Directions: All of the data below should be repeated exactly. Pictures should not be included.

+ + + +

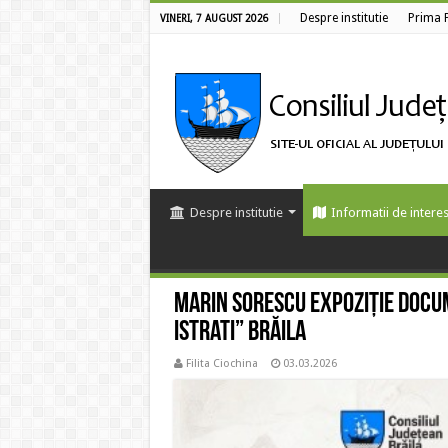
Despre institutie
Prima 
VINERI, 7 AUGUST 2026
Despre institutie
Informatii de interes
Marin Sorescu Expoziție docu
Istrati” Brăila
Filita Ciochina
03.03.2026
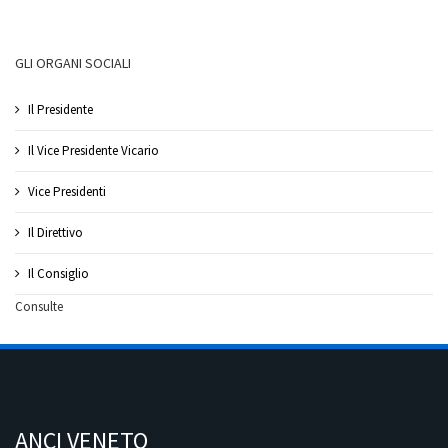
GLI ORGANI SOCIALI
Il Presidente
Il Vice Presidente Vicario
Vice Presidenti
Il Direttivo
Il Consiglio
Consulte
ANCI VENETO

+ + + +

Task result:
Despre institutie
Prima 
VINERI, 7 AUGUST 2026
Despre institutie
Informatii de interes
Marin Sorescu Expoziție docu
Istrati” Brăila
Filita Ciochina
03.03.2026
GLI ORGANI SOCIALI
Il Presidente
Il Vice Presidente Vicario
Vice Presidenti
Il Direttivo
Il Consiglio
Consulte
ANCI VENETO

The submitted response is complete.